* Problem to work on *
Please restate word for word the lines from the top of the entries through the line that contains "Häny HCM 600 Mikser", and do not include any pictures.

* Data listing *
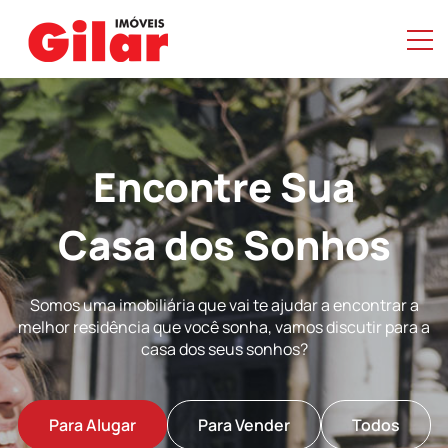
Encontre Sua
Casa dos Sonhos
Somos uma imobiliária que vai te ajudar a encontrar a
melhor residência que você sonha, vamos discutir para a
casa dos seus sonhos?
Para Alugar
Para Vender
Todos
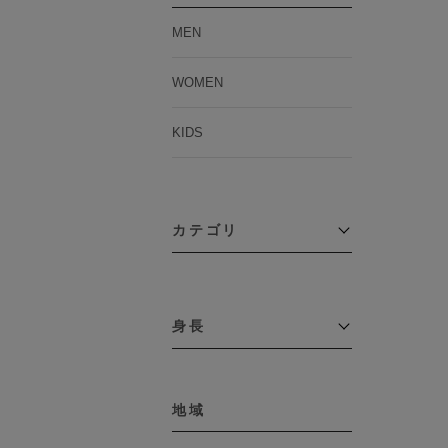
MEN
WOMEN
KIDS
カテゴリ
アウター
コーチジャケット
身長
コート
その他アウター
～109cm
ダウンジャケット
テーラードジャケット
地域
110cm～119cm
デニムジャケット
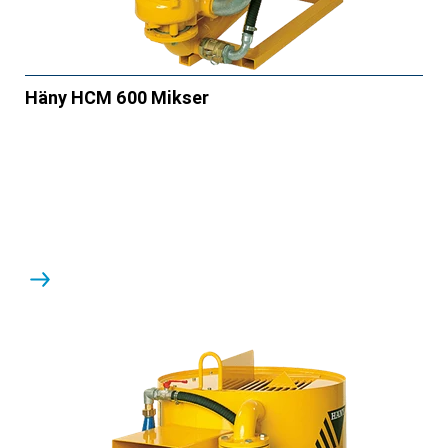
Häny HCM 600 Mikser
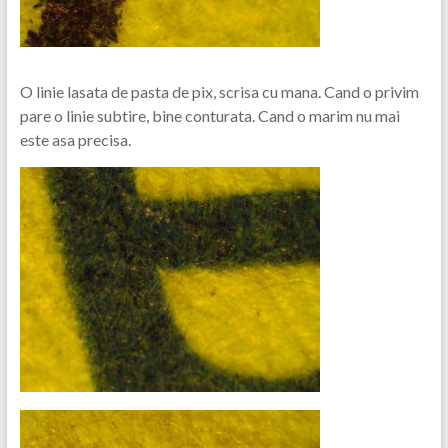
O linie lasata de pasta de pix, scrisa cu mana. Cand o privim
pare o linie subtire, bine conturata. Cand o marim nu mai
este asa precisa.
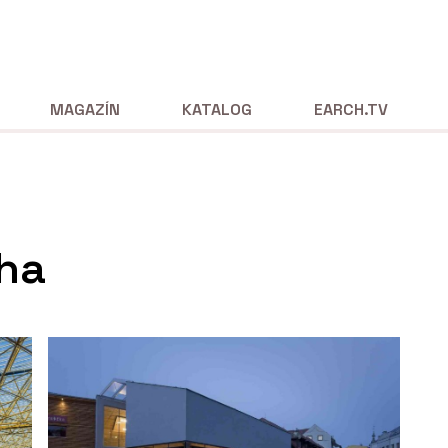
MAGAZÍN
KATALOG
EARCH.TV
cha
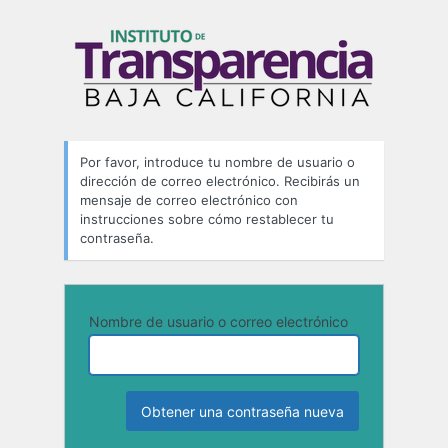
Contraseña
perdida
Por favor, introduce tu nombre de usuario o
dirección de correo electrónico. Recibirás un
mensaje de correo electrónico con
instrucciones sobre cómo restablecer tu
contraseña.
Nombre de usuario o correo electrónico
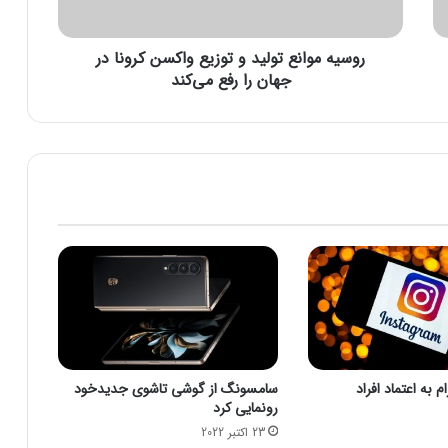
ا
ن
روسیه موانع تولید و توزیع واکسن کرونا در
ع
ت
جهان را رفع می‌کند
و
ل
ی
د
و
ت
و
ز
ی
ع
و
ا
ک
س
 به اعتماد افراد
سامسونگ از گوشی تاشوی جدیدخود
ن
رونمایی کرد
ک
23 اکتبر 2022
ر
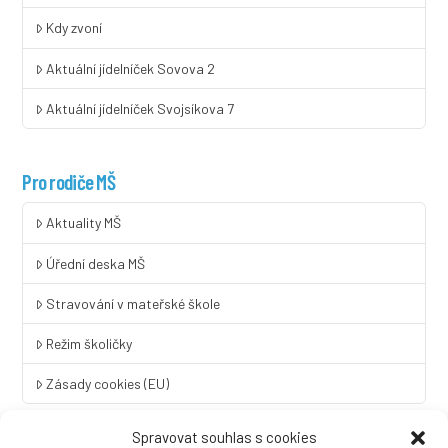
Kdy zvoní
Aktuální jídelníček Sovova 2
Aktuální jídelníček Svojsíkova 7
Pro rodiče MŠ
Aktuality MŠ
Úřední deska MŠ
Stravování v mateřské škole
Režim školičky
Zásady cookies (EU)
Spravovat souhlas s cookies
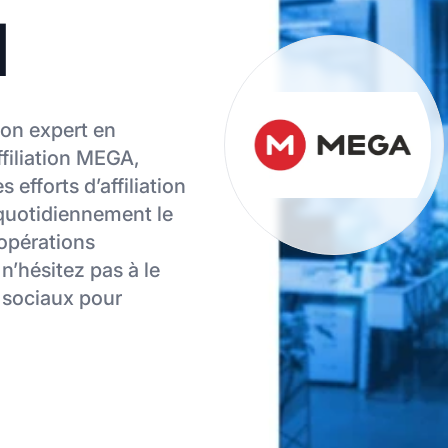
l
ion expert en
filiation MEGA,
efforts d’affiliation
 quotidiennement le
opérations
 n’hésitez pas à le
x sociaux pour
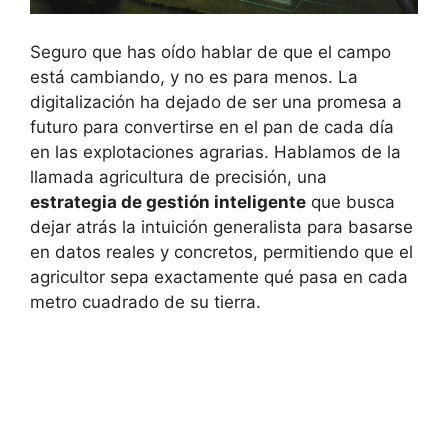
Seguro que has oído hablar de que el campo
está cambiando, y no es para menos. La
digitalización ha dejado de ser una promesa a
futuro para convertirse en el pan de cada día
en las explotaciones agrarias. Hablamos de la
llamada agricultura de precisión, una
estrategia de gestión inteligente
que busca
dejar atrás la intuición generalista para basarse
en datos reales y concretos, permitiendo que el
agricultor sepa exactamente qué pasa en cada
metro cuadrado de su tierra.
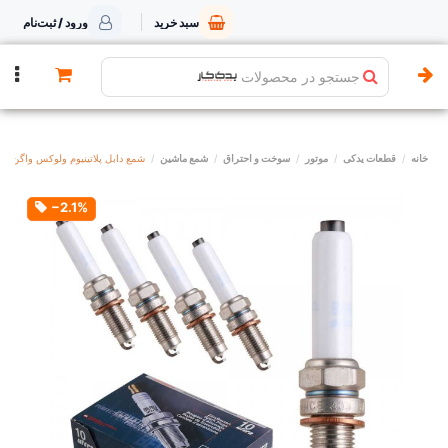
سبد خرید
ورود / ثبت‌نام
جستجو در محصولات
خانه
قطعات یدکی
موتور
سوخت و احتراق
شمع ماشین
شمع دابل پلاتینیوم ولوکس واگن برو 365
‎−2.1%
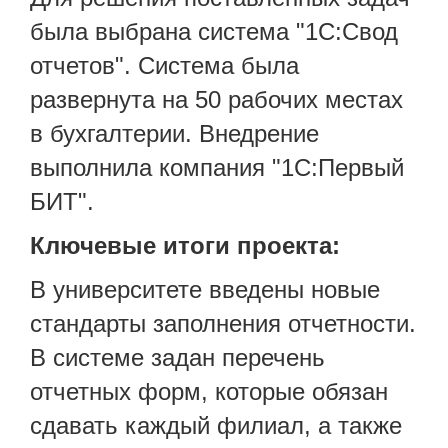
была выбрана система "1С:Свод
отчетов". Система была
развернута на 50 рабочих местах
в бухгалтерии. Внедрение
выполнила компания "1С:Первый
БИТ".
Ключевые итоги проекта:
В университете введены новые
стандарты заполнения отчетности.
В системе задан перечень
отчетных форм, которые обязан
сдавать каждый филиал, а также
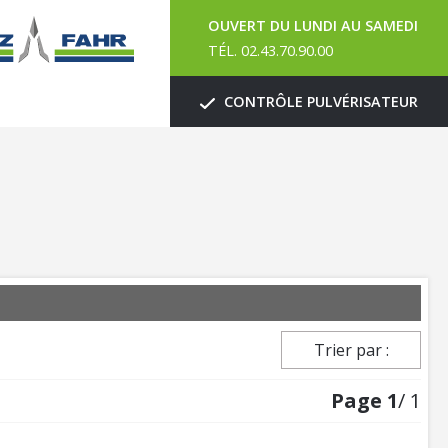
OUVERT DU LUNDI AU SAMEDI
TÉL. 02.43.70.90.00
CONTRÔLE PULVÉRISATEUR
Trier par :
Page
1
/ 1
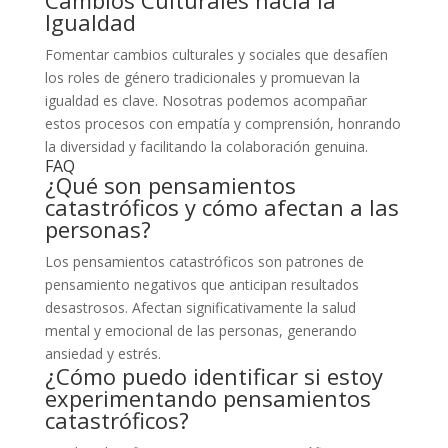
Igualdad
Fomentar cambios culturales y sociales que desafíen
los roles de género tradicionales y promuevan la
igualdad es clave. Nosotras podemos acompañar
estos procesos con empatía y comprensión, honrando
la diversidad y facilitando la colaboración genuina.
FAQ
¿Qué son pensamientos
catastróficos y cómo afectan a las
personas?
Los pensamientos catastróficos son patrones de
pensamiento negativos que anticipan resultados
desastrosos. Afectan significativamente la salud
mental y emocional de las personas, generando
ansiedad y estrés.
¿Cómo puedo identificar si estoy
experimentando pensamientos
catastróficos?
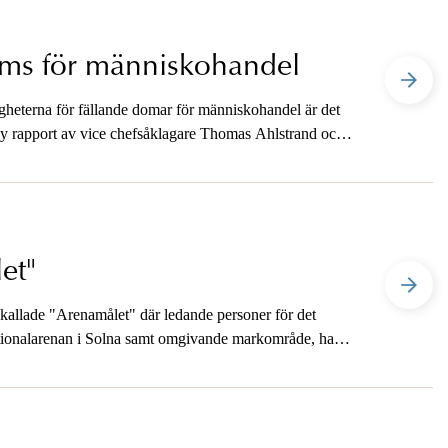
döms för människohandel
gheterna för fällande domar för människohandel är det
 ny rapport av vice chefsåklagare Thomas Ahlstrand och
et"
kallade "Arenamålet" där ledande personer för det
tionalarenan i Solna samt omgivande markområde, har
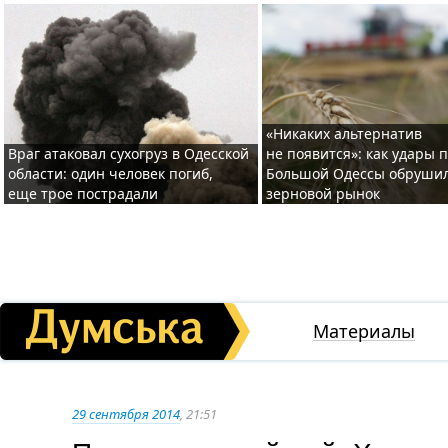
«Никаких альтернатив
Враг атаковал сухогруз в Одесской
не появится»: как удары 
области: один человек погиб,
Большой Одессы обруши
еще трое пострадали
зерновой рынок
Материалы
29 сентября 2014
, 21:51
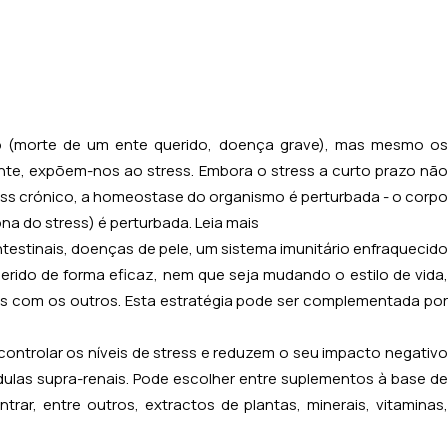
co (morte de um ente querido, doença grave), mas mesmo o
nte, expõem-nos ao stress. Embora o stress a curto prazo não
ess crónico, a homeostase do organismo é perturbada - o corpo
ona do stress) é perturbada.
Leia mais
testinais, doenças de pele, um sistema imunitário enfraquecido
erido de forma eficaz, nem que seja mudando o estilo de vida,
s com os outros. Esta estratégia pode ser complementada por
ntrolar os níveis de stress e reduzem o seu impacto negativo
dulas supra-renais. Pode escolher entre suplementos à base de
r, entre outros, extractos de plantas, minerais, vitaminas,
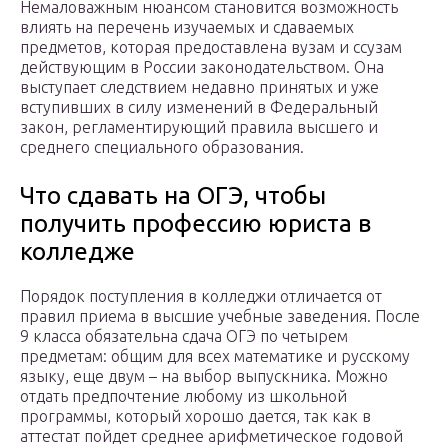
Немаловажным нюансом становится возможность
влиять на перечень изучаемых и сдаваемых
предметов, которая предоставлена вузам и ссузам
действующим в России законодательством. Она
выступает следствием недавно принятых и уже
вступивших в силу изменений в Федеральный
закон, регламентирующий правила высшего и
среднего специального образования.
Что сдавать на ОГЭ, чтобы
получить профессию юриста в
колледже
Порядок поступления в колледжи отличается от
правил приема в высшие учебные заведения. После
9 класса обязательна сдача ОГЭ по четырем
предметам: общим для всех математике и русскому
языку, еще двум – на выбор выпускника. Можно
отдать предпочтение любому из школьной
программы, который хорошо дается, так как в
аттестат пойдет среднее арифметическое годовой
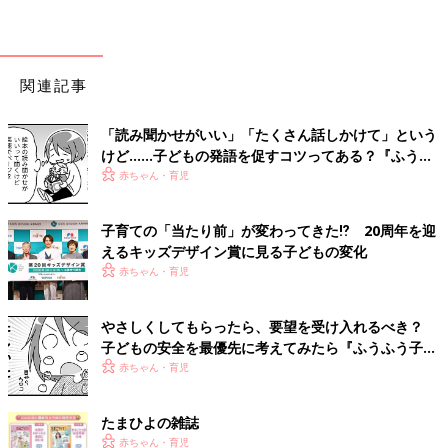
関連記事
「読み聞かせがいい」「たくさん話しかけて」という
けど……子どもの発語を促すコツってある？『ふうふ
う子育て ＃64』
赤ちゃん・育児
子育ての「当たり前」が変わってきた⁉ 20周年を迎
えるキッズデザイン賞に見る子どもの変化
赤ちゃん・育児
やさしくしてもらったら、要望を受け入れるべき？
子どもの安全を最優先に考えてみたら『ふうふう子育
て ＃59』
赤ちゃん・育児
たまひよの雑誌
赤ちゃん・育児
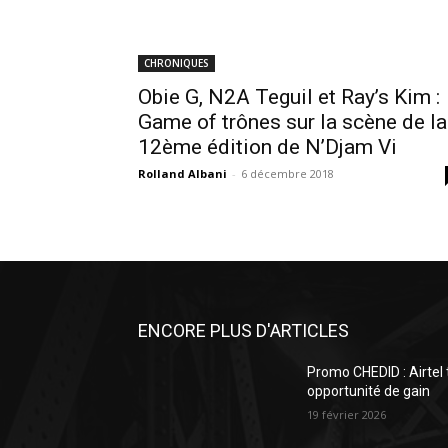
CHRONIQUES
Obie G, N2A Teguil et Ray’s Kim :
Game of trônes sur la scène de la
12ème édition de N’Djam Vi
Rolland Albani
-
6 décembre 2018
ENCORE PLUS D'ARTICLES
Promo CHEDID : Airtel
opportunité de gain
19 février 2026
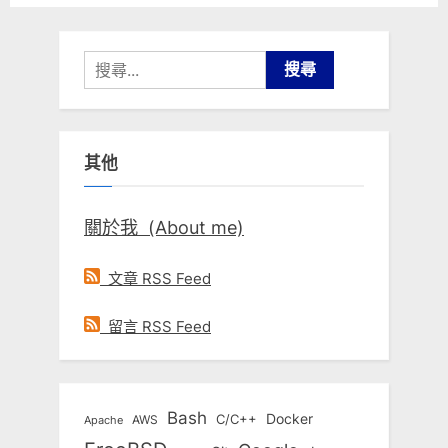
搜
尋
關
鍵
其他
字:
關於我 (About me)
文章 RSS Feed
留言 RSS Feed
Bash
Docker
C/C++
AWS
Apache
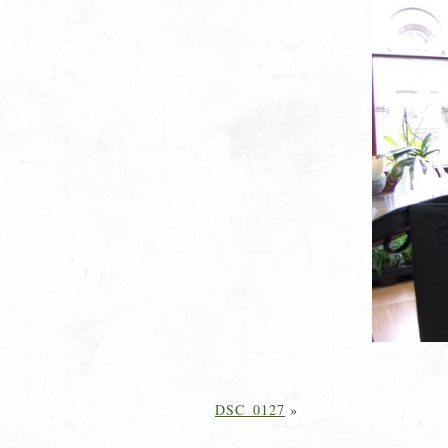
DSC_0127
»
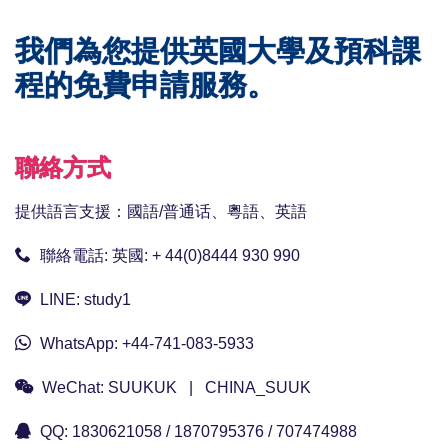
我們為您提供英國大學及預科課
程的免費申請服務。
聯絡方式
提供語言支援：國語/普通话、粵語、英語
聯絡電話:
英國: + 44(0)8444 930 990
LINE:
study1
WhatsApp:
+44-741-083-5933
WeChat:
SUUKUK | CHINA_SUUK
QQ:
1830621058 / 1870795376 / 707474988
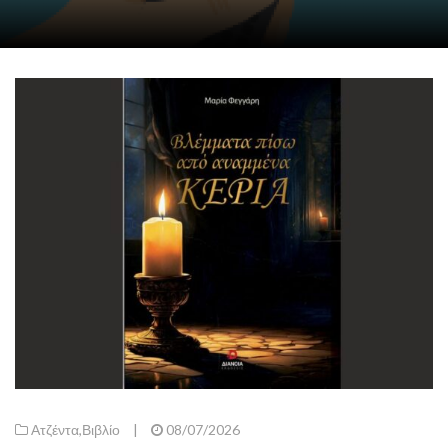
Ατζέντα
,
Βιβλίο
|
08/07/2026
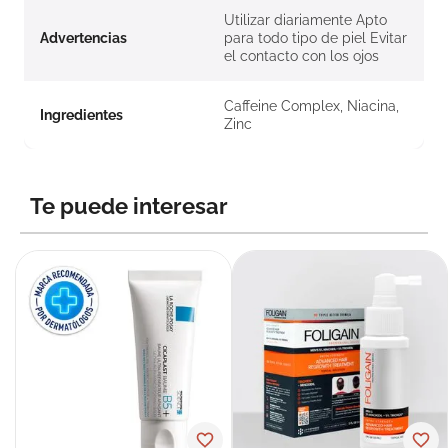
Utilizar diariamente Apto
Advertencias
para todo tipo de piel Evitar
el contacto con los ojos
Caffeine Complex, Niacina,
Ingredientes
Zinc
Te puede interesar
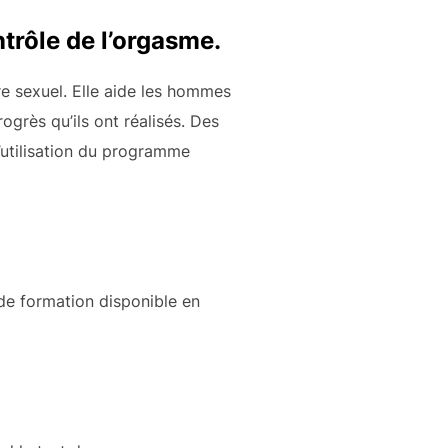
trôle de l’orgasme.
e sexuel. Elle aide les hommes
ogrès qu’ils ont réalisés. Des
’utilisation du programme
e formation disponible en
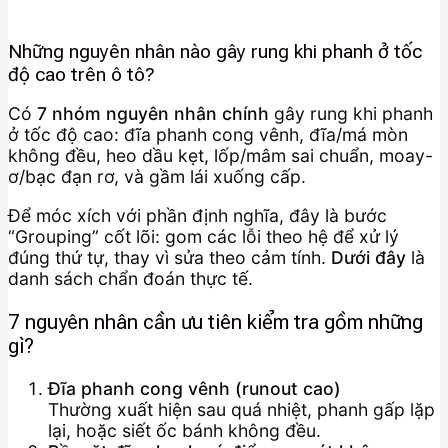
Những nguyên nhân nào gây rung khi phanh ở tốc
độ cao trên ô tô?
Có
7 nhóm nguyên nhân chính
gây rung khi phanh
ở tốc độ cao: đĩa phanh cong vênh, đĩa/má mòn
không đều, heo dầu kẹt, lốp/mâm sai chuẩn, moay-
ơ/bạc đạn rơ, và gầm lái xuống cấp.
Để móc xích với phần định nghĩa, đây là bước
“Grouping” cốt lõi: gom các lỗi theo hệ để xử lý
đúng thứ tự, thay vì sửa theo cảm tính.
Dưới đây
là
danh sách chẩn đoán thực tế.
7 nguyên nhân cần ưu tiên kiểm tra gồm những
gì?
Đĩa phanh cong vênh (runout cao)
Thường xuất hiện sau quá nhiệt, phanh gấp lặp
lại, hoặc siết ốc bánh không đều.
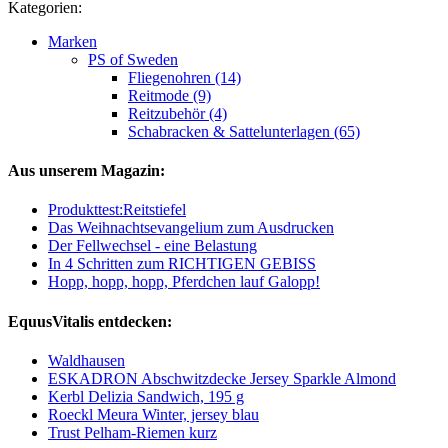
Kategorien:
Marken
PS of Sweden
Fliegenohren (14)
Reitmode (9)
Reitzubehör (4)
Schabracken & Sattelunterlagen (65)
Aus unserem Magazin:
Produkttest:Reitstiefel
Das Weihnachtsevangelium zum Ausdrucken
Der Fellwechsel - eine Belastung
In 4 Schritten zum RICHTIGEN GEBISS
Hopp, hopp, hopp, Pferdchen lauf Galopp!
EquusVitalis entdecken:
Waldhausen
ESKADRON Abschwitzdecke Jersey Sparkle Almond
Kerbl Delizia Sandwich, 195 g
Roeckl Meura Winter, jersey blau
Trust Pelham-Riemen kurz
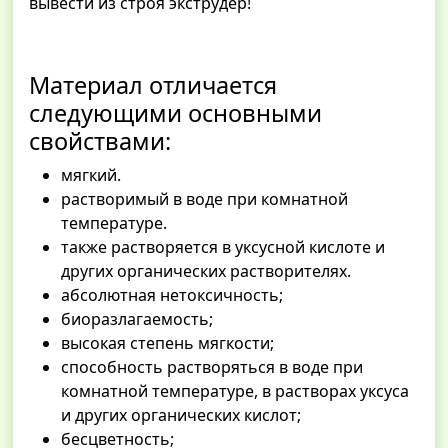
вывести из строя экструдер!
Материал отличается
следующими основными
свойствами:
мягкий.
растворимый в воде при комнатной
температуре.
также растворяется в уксусной кислоте и
других органических растворителях.
абсолютная нетоксичность;
биоразлагаемость;
высокая степень мягкости;
способность растворяться в воде при
комнатной температуре, в растворах уксуса
и других органических кислот;
бесцветность;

* Answer for this exercise *
Encontre Sua
Casa dos Sonhos
Somos uma imobiliária que vai te ajudar a encontrar a
melhor residência que você sonha, vamos discutir para a
casa dos seus sonhos?
Para Alugar
Para Vender
Todos
MEN
WOMEN
KIDS
カテゴリ
アウター
コーチジャケット
身長
コート
その他アウター
～109cm
ダウンジャケット
テーラードジャケット
地域
110cm～119cm
デニムジャケット
Häny HCM 600 Mikser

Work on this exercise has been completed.